To gather and prepare the text data, I used data from Twitter gathered by API containing the key words "apple", "goldman sachs", and "home depot". These are three companies I am interested in learning more about in terms of their initiatives in diveristy, equity, and inclusion. Given the three different datasets that contain Tweets that include the three different companies, I want to classify words to the company.

To prepare the data, I used a lemmatizer to extract the bases of the text data, removed punctuation and stopwords, and conducted other data cleaning processes detailed in the data cleaning section.

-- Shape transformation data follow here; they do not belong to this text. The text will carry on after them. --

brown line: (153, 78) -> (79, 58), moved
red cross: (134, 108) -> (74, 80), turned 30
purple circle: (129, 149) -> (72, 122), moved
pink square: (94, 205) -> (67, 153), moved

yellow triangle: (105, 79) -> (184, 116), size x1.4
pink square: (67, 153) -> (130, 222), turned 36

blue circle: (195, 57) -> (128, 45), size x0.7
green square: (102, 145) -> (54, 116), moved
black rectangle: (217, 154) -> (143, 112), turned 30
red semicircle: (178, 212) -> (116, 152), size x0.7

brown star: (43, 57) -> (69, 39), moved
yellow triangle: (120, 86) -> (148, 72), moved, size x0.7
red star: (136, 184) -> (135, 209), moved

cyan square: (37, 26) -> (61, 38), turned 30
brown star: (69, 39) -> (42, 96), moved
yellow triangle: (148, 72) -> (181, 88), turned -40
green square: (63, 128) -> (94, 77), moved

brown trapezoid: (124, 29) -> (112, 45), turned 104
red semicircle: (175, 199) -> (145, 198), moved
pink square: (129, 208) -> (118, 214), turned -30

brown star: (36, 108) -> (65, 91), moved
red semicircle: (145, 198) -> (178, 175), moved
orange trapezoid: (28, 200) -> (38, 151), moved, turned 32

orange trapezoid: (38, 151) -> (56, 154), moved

For the Naive Bayes modelling process specifically, I created two columns for each Tweet - the first one is for the Tweets themselves, and the second column contains the name of the company that the Tweets reference. I merged the three dataframes vertically using the concat function from the pandas library.

Then, I assigned X and y values, where X means the independent or predictor variables and y is the dependent or outcome variable. In the context of this project, X is the given words in a Tweet (df['tweets']) while y is company that the Tweet mentions (df['company']). I used SKLearn's CountVectorizer to assign a column for each vocabulary term and prepare the text data for the Naive Bayes modelling process. Finally, I partitioned the data into training and test sets to prepare for modelling and checked their shapes to make sure they make sense.

Modelling and evaluation

I used the GaussianNB function provided by Scikit-learn naive_bayes to implement the Gaussian Naive Bayes algorithm for classification. First, I initialized the model, which creates a blueprint for the modelling process to occur. Then, I fitted the intialized model to the training data and then generated y predictions.

The model achieved an accuracy score of 66.5 for the training data and 65.7 for the test data, which is also visualized in the graph below. This means that around 66.5% of the predicts were correct for the training data and 65.7% of the predictions were correct for the test data. I expected there to be a larger deviation between the accuracy of the predictions on training and test data, so the closeness between the two scores implies that they work at a similar accuracy.

Please see the confusion matrix of the model below. A confusion matrix visualizes and summarizes the performance of a classification algorithm. On the y-axis we have the true labels, and on the x-axis we have the predicted labels. The diagonal, which shows the true negatives and true positives, shows that the accuracy of predictions is highest for Tweets mentioning Apple, followed by Goldman Sachs, and finally Home Depot.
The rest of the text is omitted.